If you’ve found your differentiator, draw a line from there to your core audience. You need to understand that audience and what matters to them. You can do that through research, messaging workshops, or even surveys to your existing supporters and participants. Once you feel confident about who your audience is, and what they respond to, you’ll be able to center your messaging around those personas, and in doing so, you'll define your brand’s voice and expand its reach.

4. Find Your Voice 

It might seem obvious that you need to find your voice to grow your nonprofit brand, but this step is often overlooked. A lot of messaging for nonprofits can end up sounding the same, and no matter how worthy your cause, or how important your mission, if it blends in with the crowd, it won’t find the success it deserves. 

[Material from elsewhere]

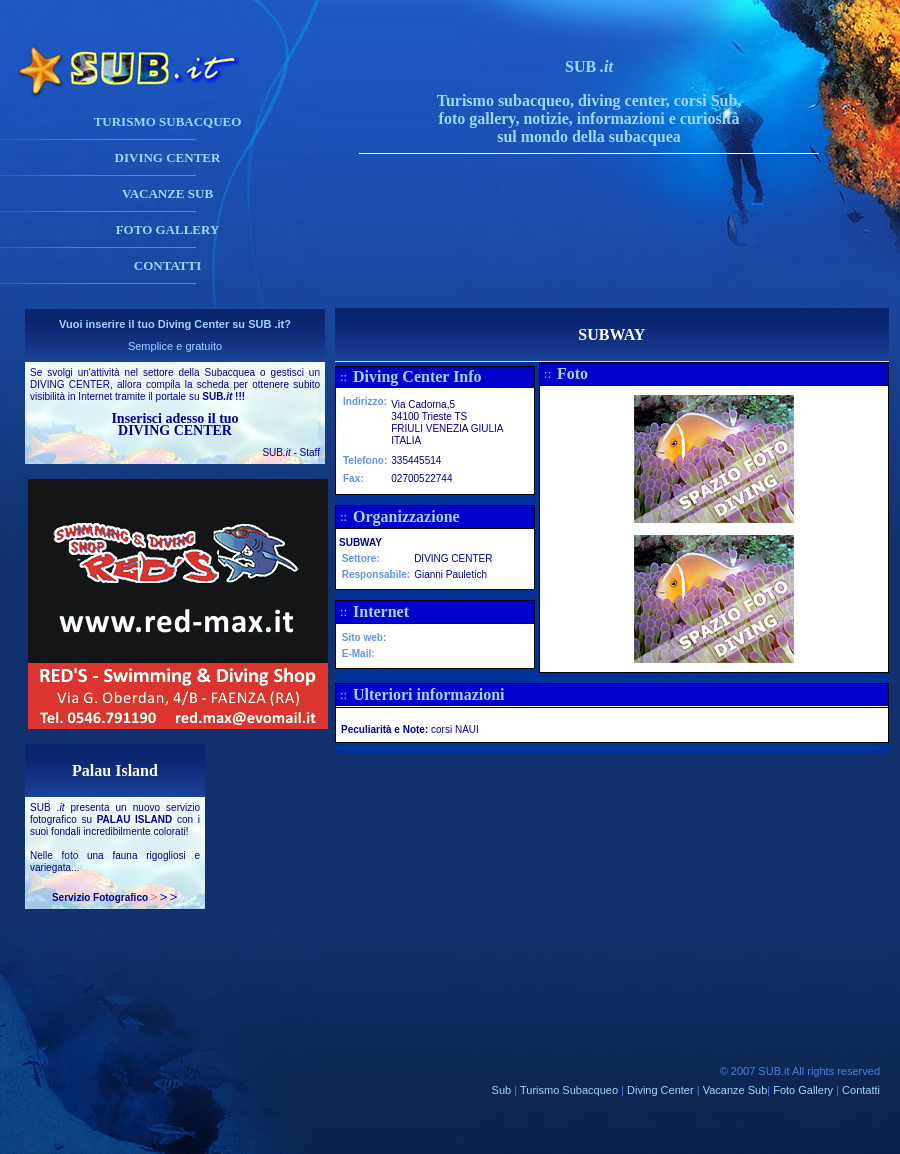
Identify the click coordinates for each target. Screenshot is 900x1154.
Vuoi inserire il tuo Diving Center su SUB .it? (175, 324)
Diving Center (660, 1090)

You need your own voice and personality in order to have a unique and noticeable brand. This should apply to your web copy, your articles, your campaign messaging, and every aspect of communication that you send out into the world. When trying to find your voice, consider the following:

  • Evaluate your current content and materials to determine if you see any common trends.
  • Look at the messaging and tone of other brands in similar spaces. What works, and what doesn’t? Don't try to copy or emulate the voices you find effective, but rather use them to influence how you approach your own voice.
  • Find three words or phrases that you think truly inspire your brand. This can be from your mission statement or elsewhere. You’ll want your voice to express these core values.
  • Find adjectives that describe your brand, like “irreverent,” “intentional,” or “driven.”
  • Create a brand platform that includes all of the above so that everyone involved in your content creation or marketing efforts can ensure that they're using brand’s voice.

5. Tell Your Story

Nonprofit marketing is about your mission, and your team's passion for that mission. There's a reason that your brand exists, and you have a compelling story to tell. Your messaging should focus on what you do, naturally, but what really inspires others is why you do what you do. That “why” is what really drives home your message in a way that speaks to your audience, showcases your voice, highlights what makes you different, and also establishes you as a trustworthy expert. 

The "why" should appear in all initial communications you send out, but it also should live on your website. Your homepage and your About Us page should describe your services, programs, and efforts in a way that clearly projects your team's motivation to do what you do. Your passion should be evident, because that passion can be contagious. 

Whether you have a nonprofit brand with years of history or are just starting out, there’s always room to grow and build an unforgettable nonprofit brand. The tools, processes, and priorities described above can point you in the right direction.